_What you have to do_. Of the lines below, write out exactly those from the line with "3. Впервые! Бесплатный" through the line with "mindestens eine davon", both included, and skip the rest.

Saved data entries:

========

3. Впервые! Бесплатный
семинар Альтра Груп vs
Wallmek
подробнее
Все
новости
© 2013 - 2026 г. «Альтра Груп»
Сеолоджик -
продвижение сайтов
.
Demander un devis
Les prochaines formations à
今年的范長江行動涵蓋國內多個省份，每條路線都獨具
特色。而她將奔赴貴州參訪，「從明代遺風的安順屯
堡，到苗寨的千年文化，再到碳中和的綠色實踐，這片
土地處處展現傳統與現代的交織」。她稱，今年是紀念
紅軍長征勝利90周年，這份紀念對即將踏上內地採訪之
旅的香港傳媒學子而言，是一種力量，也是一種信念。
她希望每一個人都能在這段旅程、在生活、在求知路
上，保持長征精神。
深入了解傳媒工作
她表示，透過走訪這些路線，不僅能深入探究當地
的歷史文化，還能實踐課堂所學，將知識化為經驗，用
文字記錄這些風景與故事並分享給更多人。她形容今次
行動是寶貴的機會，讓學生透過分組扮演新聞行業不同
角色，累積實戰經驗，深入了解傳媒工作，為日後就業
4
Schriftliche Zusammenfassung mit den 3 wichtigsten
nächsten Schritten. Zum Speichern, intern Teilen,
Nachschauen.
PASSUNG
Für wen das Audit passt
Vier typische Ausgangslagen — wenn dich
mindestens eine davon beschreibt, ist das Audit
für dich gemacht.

========

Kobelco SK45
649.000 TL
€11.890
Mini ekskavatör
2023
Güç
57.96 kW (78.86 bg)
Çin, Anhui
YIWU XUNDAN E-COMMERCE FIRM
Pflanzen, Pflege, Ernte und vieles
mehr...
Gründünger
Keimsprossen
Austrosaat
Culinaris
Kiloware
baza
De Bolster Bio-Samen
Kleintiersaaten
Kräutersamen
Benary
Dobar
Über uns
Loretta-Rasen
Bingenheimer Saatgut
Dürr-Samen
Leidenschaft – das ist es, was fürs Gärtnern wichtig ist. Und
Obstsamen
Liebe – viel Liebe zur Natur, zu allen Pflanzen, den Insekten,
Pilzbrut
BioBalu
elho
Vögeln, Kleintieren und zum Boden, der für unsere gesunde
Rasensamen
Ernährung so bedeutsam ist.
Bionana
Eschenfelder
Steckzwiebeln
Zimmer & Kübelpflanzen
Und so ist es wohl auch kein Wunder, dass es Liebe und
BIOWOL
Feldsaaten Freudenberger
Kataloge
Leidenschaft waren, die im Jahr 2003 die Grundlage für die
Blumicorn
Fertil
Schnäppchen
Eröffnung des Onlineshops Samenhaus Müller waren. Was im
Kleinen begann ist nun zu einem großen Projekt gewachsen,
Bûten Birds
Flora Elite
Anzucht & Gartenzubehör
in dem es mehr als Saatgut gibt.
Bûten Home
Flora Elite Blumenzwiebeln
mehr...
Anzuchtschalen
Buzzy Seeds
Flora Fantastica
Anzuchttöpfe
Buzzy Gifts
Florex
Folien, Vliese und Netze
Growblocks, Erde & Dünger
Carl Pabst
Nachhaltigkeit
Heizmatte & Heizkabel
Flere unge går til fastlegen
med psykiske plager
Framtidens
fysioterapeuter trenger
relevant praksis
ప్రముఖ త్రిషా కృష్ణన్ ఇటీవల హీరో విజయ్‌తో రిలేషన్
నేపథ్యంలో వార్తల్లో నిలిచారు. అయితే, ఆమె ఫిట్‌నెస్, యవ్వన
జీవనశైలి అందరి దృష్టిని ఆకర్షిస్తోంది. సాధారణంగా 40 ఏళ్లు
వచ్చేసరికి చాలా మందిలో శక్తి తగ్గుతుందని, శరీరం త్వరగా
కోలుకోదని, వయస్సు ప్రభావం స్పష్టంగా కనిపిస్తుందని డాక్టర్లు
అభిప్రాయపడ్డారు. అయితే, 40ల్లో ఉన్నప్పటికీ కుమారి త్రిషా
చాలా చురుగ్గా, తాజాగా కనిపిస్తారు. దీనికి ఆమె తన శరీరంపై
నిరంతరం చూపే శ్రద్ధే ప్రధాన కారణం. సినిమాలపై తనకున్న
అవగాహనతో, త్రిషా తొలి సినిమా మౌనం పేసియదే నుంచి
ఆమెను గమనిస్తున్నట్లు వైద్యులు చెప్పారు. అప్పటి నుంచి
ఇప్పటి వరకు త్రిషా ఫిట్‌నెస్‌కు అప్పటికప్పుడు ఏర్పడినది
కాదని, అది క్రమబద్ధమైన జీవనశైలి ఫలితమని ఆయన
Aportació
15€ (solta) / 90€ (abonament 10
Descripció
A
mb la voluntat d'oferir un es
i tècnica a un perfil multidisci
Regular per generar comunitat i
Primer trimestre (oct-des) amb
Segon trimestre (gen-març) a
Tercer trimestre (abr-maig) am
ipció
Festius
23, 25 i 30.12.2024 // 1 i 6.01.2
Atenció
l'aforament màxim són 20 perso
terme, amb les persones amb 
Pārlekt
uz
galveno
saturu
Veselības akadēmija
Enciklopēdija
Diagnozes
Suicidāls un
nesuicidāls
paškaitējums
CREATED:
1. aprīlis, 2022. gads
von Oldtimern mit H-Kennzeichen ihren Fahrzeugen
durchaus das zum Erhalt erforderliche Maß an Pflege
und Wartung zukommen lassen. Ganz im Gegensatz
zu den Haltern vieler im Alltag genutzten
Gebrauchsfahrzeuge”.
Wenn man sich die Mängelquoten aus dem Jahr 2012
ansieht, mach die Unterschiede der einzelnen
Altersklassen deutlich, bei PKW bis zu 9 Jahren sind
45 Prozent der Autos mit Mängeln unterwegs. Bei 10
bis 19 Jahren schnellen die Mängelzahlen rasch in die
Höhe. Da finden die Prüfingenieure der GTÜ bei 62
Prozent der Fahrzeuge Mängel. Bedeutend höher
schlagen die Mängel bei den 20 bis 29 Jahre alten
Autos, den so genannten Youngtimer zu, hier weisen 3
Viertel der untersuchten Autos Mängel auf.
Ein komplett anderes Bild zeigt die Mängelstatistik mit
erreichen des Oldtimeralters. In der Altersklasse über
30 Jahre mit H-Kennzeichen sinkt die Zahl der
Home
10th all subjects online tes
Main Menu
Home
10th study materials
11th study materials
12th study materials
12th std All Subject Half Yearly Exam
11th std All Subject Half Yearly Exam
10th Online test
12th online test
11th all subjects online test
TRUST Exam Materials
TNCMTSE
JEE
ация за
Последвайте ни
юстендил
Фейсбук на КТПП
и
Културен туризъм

========

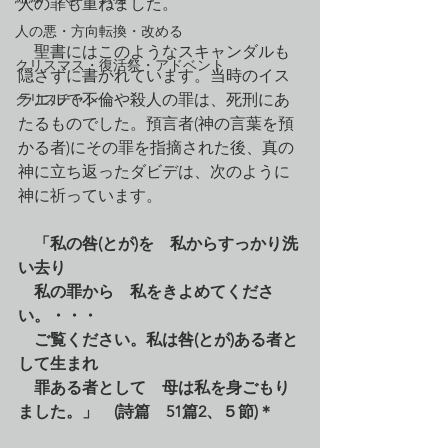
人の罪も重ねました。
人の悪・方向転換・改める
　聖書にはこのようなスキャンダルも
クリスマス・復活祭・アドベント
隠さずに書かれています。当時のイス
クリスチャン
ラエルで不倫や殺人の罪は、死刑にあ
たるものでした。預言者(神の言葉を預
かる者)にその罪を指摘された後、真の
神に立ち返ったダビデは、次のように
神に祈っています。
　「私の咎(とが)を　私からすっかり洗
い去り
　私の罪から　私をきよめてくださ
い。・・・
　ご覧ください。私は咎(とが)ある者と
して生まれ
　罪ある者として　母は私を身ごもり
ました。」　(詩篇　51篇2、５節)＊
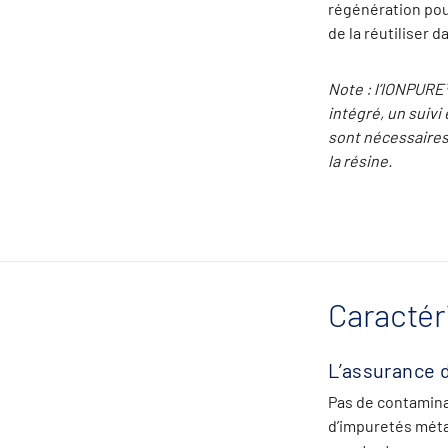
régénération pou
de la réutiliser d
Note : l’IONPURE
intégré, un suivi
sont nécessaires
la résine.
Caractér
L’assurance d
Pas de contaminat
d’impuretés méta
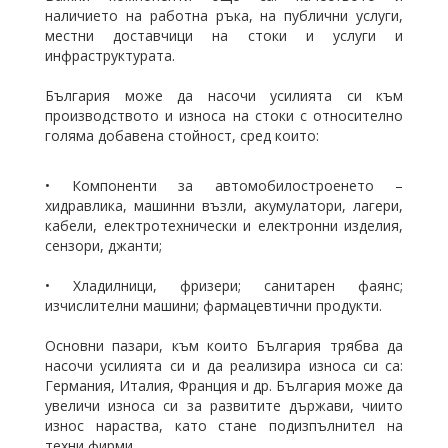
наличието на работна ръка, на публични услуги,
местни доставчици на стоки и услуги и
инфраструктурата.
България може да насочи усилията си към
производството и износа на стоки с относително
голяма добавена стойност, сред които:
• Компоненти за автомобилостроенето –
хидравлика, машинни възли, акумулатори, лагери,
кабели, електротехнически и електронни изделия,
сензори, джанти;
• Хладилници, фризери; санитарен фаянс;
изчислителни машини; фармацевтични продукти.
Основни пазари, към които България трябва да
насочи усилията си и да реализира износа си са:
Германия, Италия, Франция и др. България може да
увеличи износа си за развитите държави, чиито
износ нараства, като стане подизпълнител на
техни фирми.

========

_Output for this task_.
3. Впервые! Бесплатный
семинар Альтра Груп vs
Wallmek
подробнее
Все
новости
© 2013 - 2026 г. «Альтра Груп»
Сеолоджик -
продвижение сайтов
.
Demander un devis
Les prochaines formations à
今年的范長江行動涵蓋國內多個省份，每條路線都獨具
特色。而她將奔赴貴州參訪，「從明代遺風的安順屯
堡，到苗寨的千年文化，再到碳中和的綠色實踐，這片
土地處處展現傳統與現代的交織」。她稱，今年是紀念
紅軍長征勝利90周年，這份紀念對即將踏上內地採訪之
旅的香港傳媒學子而言，是一種力量，也是一種信念。
她希望每一個人都能在這段旅程、在生活、在求知路
上，保持長征精神。
深入了解傳媒工作
她表示，透過走訪這些路線，不僅能深入探究當地
的歷史文化，還能實踐課堂所學，將知識化為經驗，用
文字記錄這些風景與故事並分享給更多人。她形容今次
行動是寶貴的機會，讓學生透過分組扮演新聞行業不同
角色，累積實戰經驗，深入了解傳媒工作，為日後就業
4
Schriftliche Zusammenfassung mit den 3 wichtigsten
nächsten Schritten. Zum Speichern, intern Teilen,
Nachschauen.
PASSUNG
Für wen das Audit passt
Vier typische Ausgangslagen — wenn dich
mindestens eine davon beschreibt, ist das Audit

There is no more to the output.